§ **EXERCISE REQUIREMENTS**
Word for word, copy the line that contains "Find the location" and each line after it in the data below. Pictures stay out of the copy.
┄┄┄┄┄┄┄┄┄┄┄┄┄┄┄┄┄┄┄┄
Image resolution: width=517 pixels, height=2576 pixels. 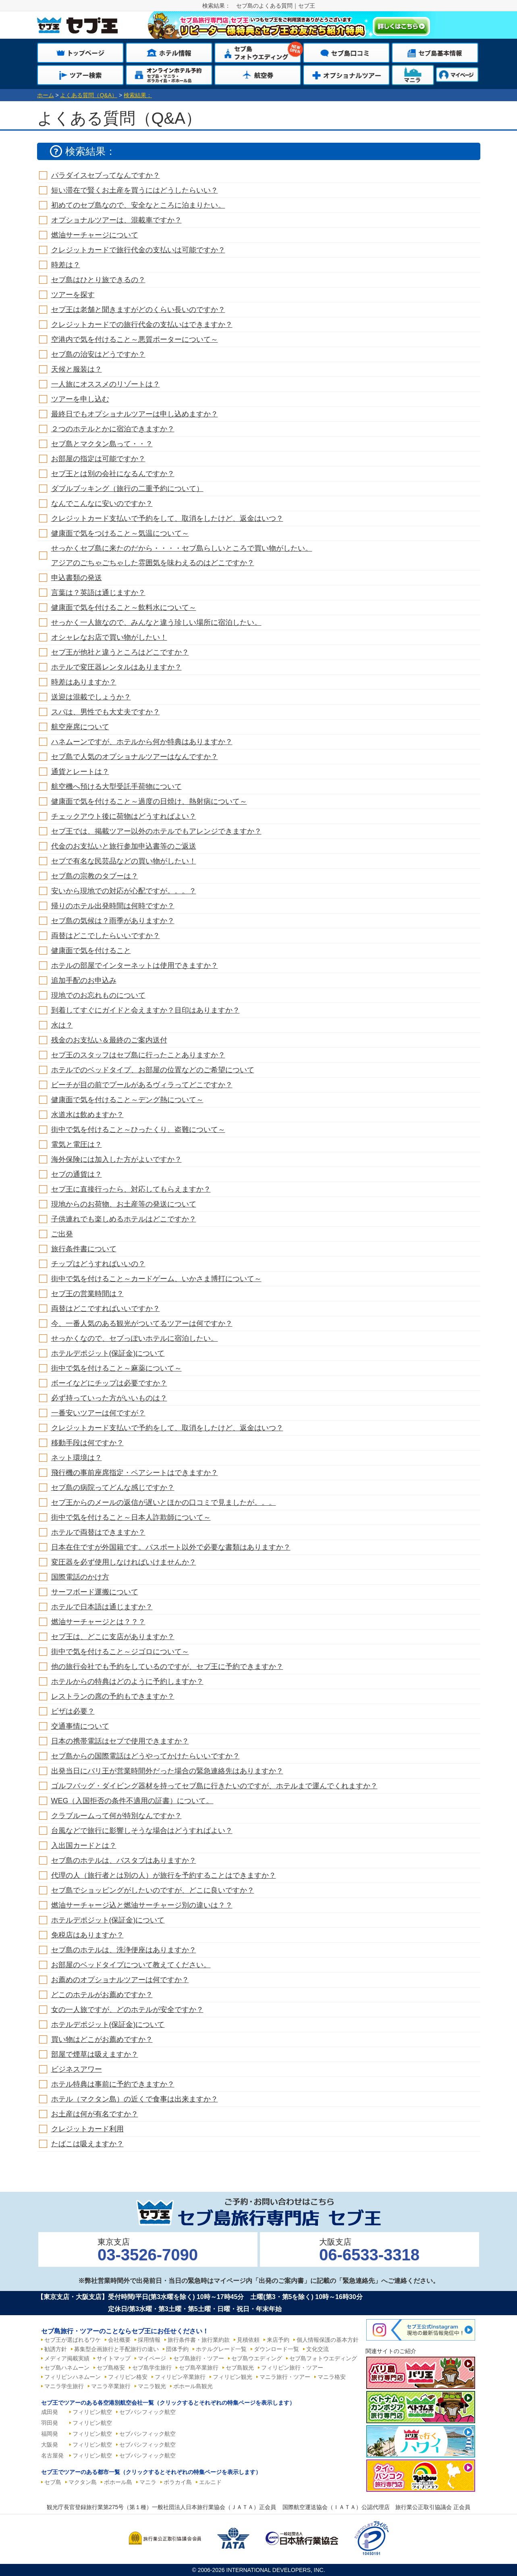 I want to click on お部屋の指定は可能ですか？, so click(x=98, y=459).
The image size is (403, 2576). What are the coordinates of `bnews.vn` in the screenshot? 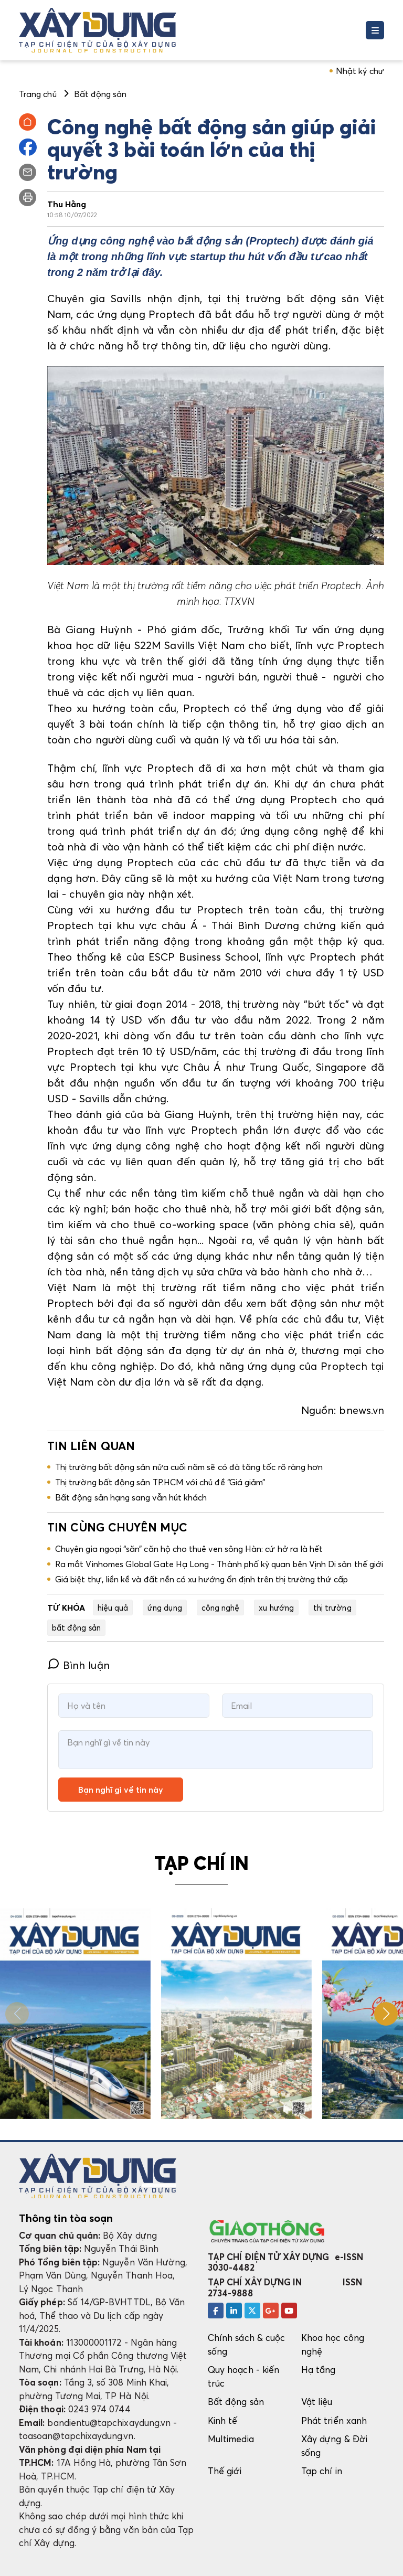 It's located at (361, 1410).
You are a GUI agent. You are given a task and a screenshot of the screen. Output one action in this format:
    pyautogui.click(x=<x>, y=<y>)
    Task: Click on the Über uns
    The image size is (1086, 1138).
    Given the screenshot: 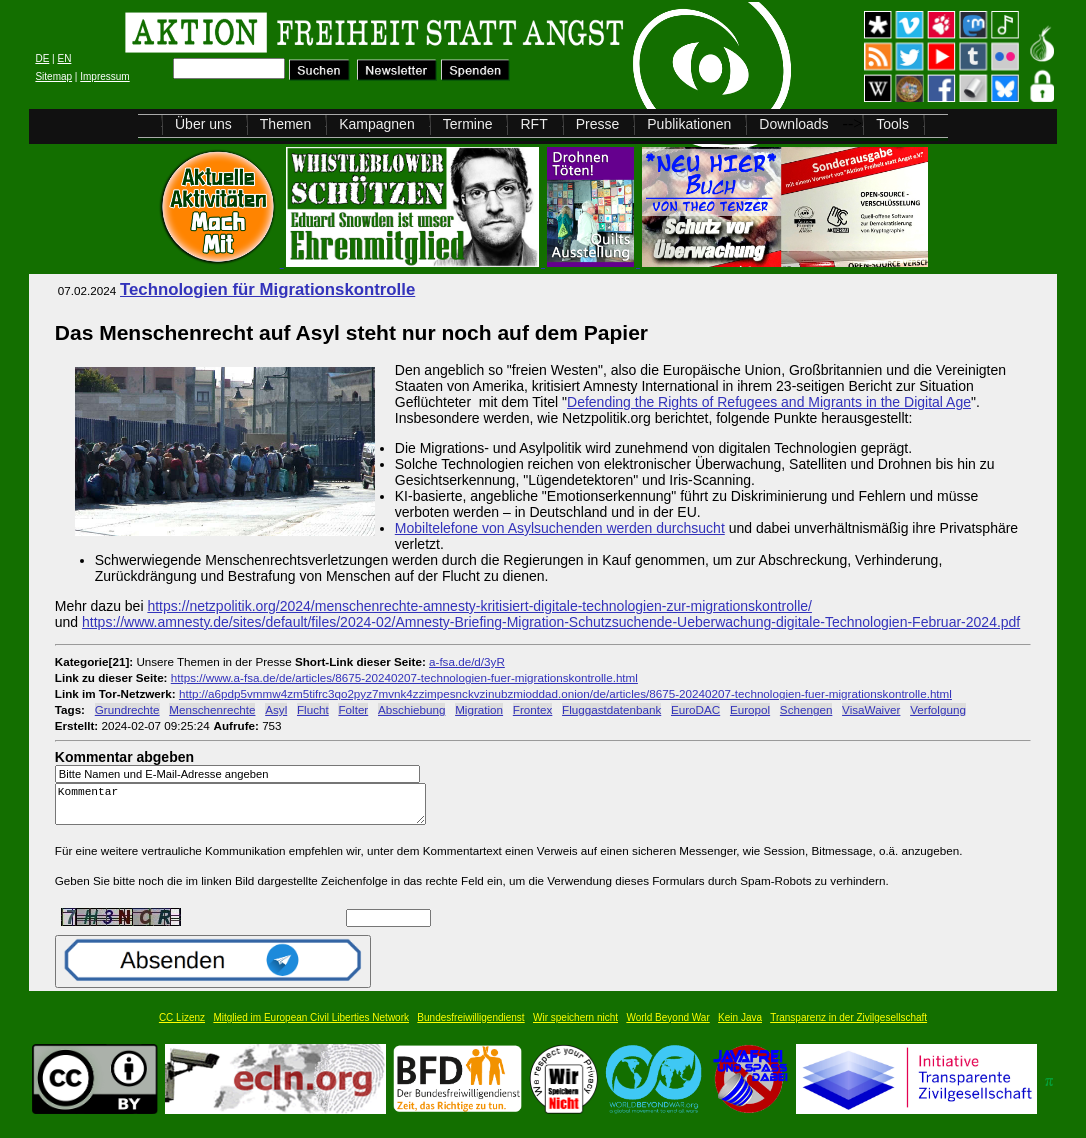 What is the action you would take?
    pyautogui.click(x=203, y=124)
    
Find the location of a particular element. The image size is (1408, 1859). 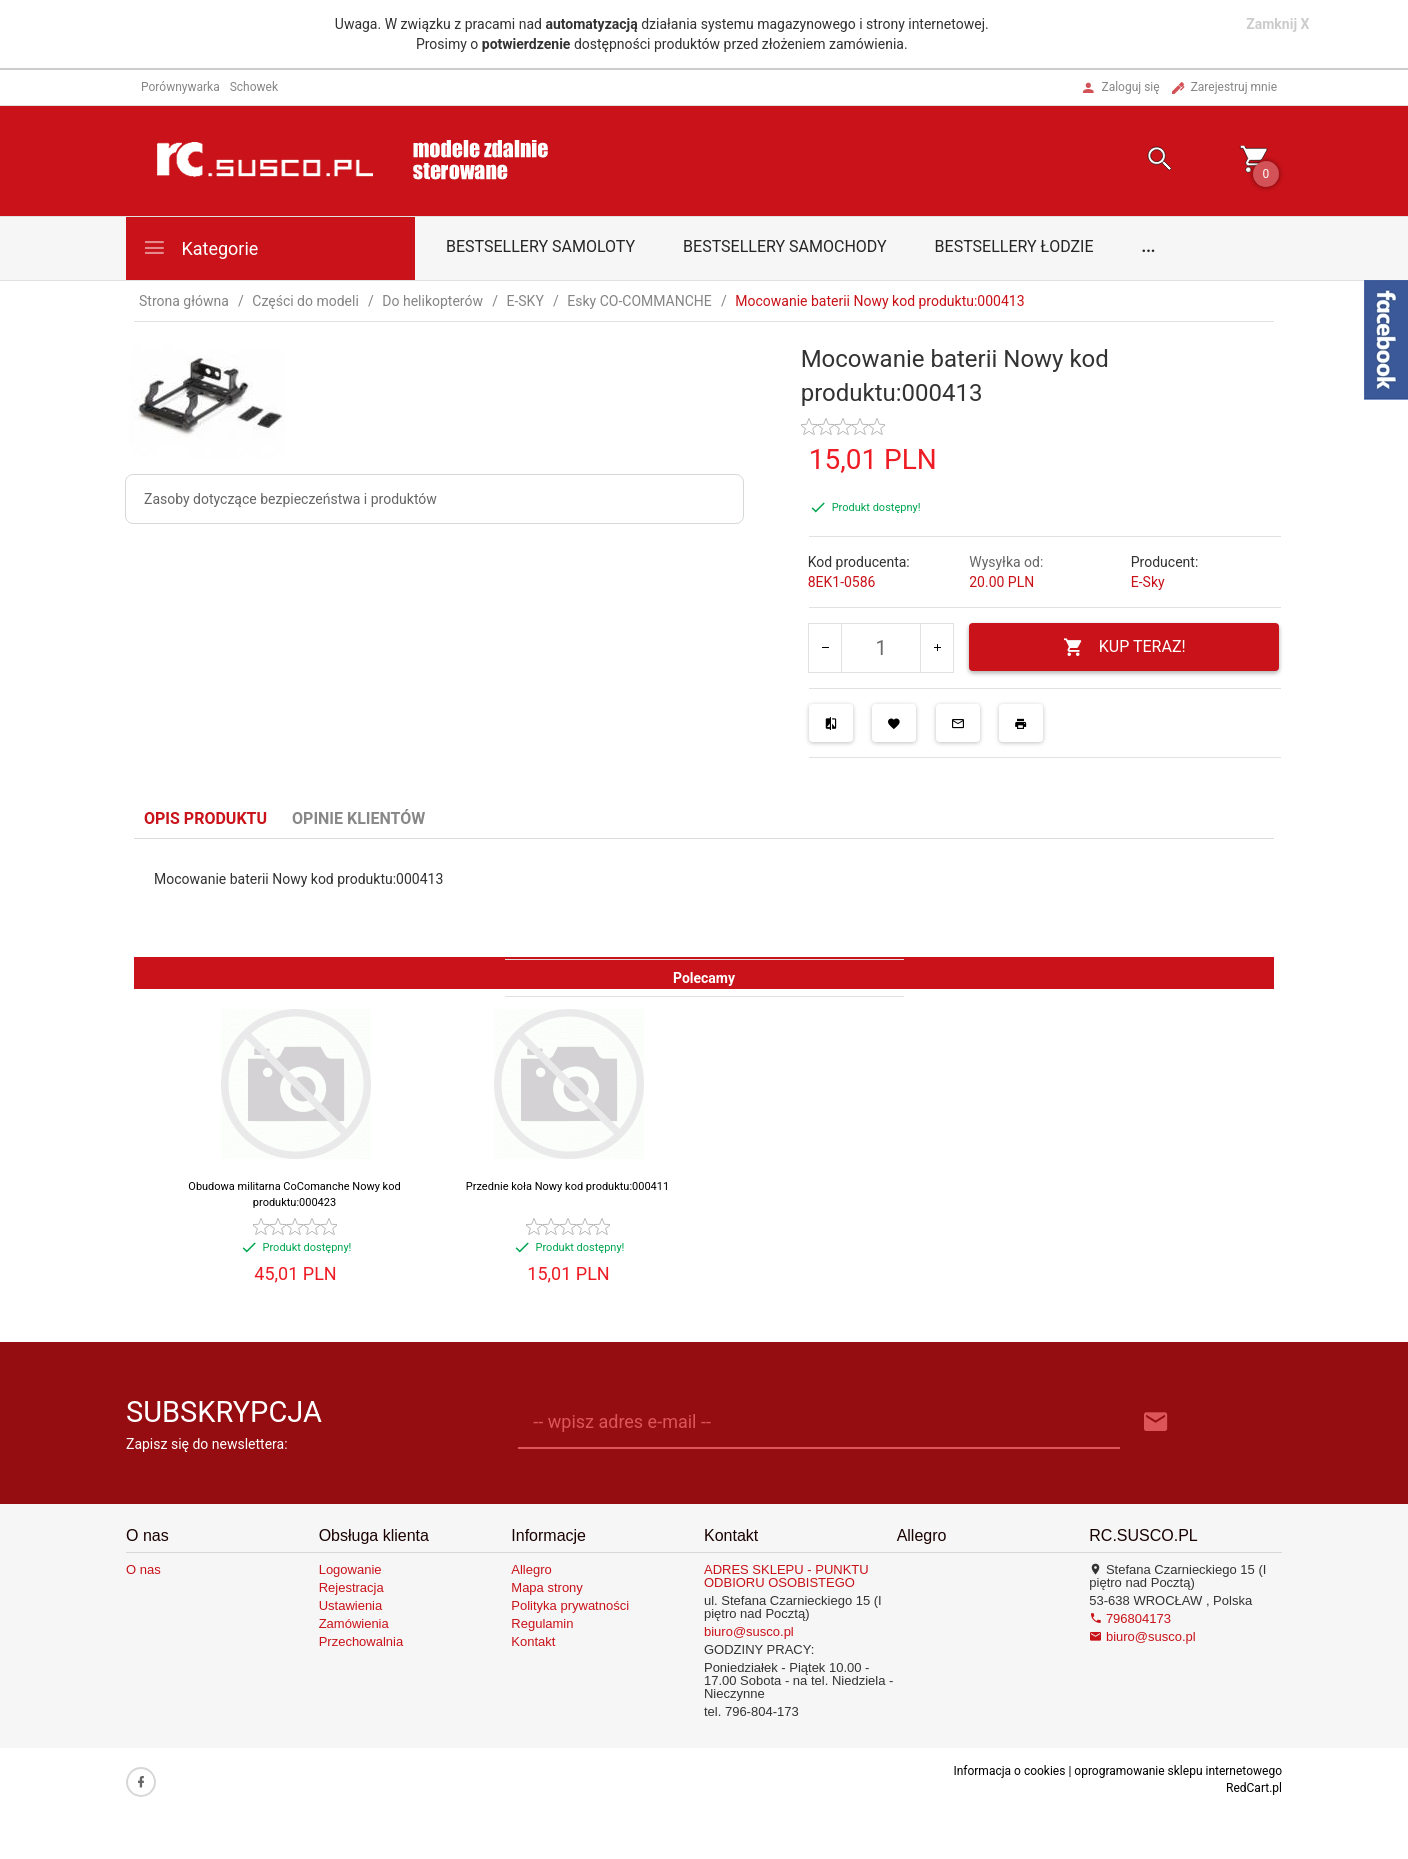

Mapa strony is located at coordinates (547, 1587).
┄┄┄┄┄┄┄┄┄┄┄┄┄┄┄┄┄┄┄┄
§ **WRITTEN ANSWER**
Find the location of a particular element. The image size is (1408, 1859). 

Mapa strony is located at coordinates (547, 1587).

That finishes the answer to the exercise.